Return every line from the one with "Montearagón" through the one with "El Diario Oficial de Castilla-La", inclusive, exactly as it appears below.

**RECORDS FOR THE EXERCISE**
%%
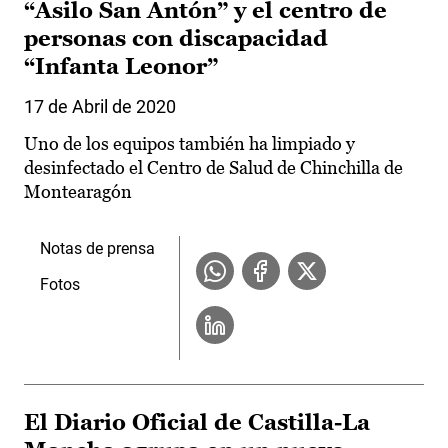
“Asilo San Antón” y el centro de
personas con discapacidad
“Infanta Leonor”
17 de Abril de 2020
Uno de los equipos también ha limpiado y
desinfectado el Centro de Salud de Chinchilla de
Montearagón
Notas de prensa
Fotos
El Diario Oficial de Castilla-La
%%
%%
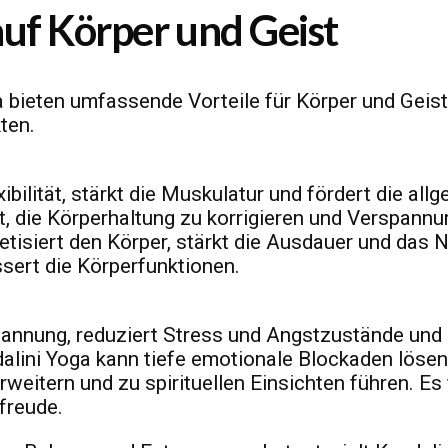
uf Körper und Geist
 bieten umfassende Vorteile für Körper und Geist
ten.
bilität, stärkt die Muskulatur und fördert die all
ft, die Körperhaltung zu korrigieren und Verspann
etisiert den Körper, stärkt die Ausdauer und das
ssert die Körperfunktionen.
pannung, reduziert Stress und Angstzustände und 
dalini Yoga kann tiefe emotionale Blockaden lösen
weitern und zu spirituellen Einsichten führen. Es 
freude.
%%
%%
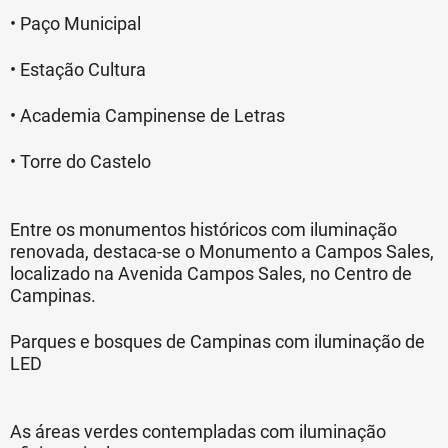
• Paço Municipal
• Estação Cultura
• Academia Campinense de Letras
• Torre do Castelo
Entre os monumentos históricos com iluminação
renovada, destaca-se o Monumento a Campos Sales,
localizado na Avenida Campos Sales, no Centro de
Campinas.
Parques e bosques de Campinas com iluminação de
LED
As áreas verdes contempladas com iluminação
%%
**YOUR SOLUTION**
Montearagón
Notas de prensa
Fotos
El Diario Oficial de Castilla-La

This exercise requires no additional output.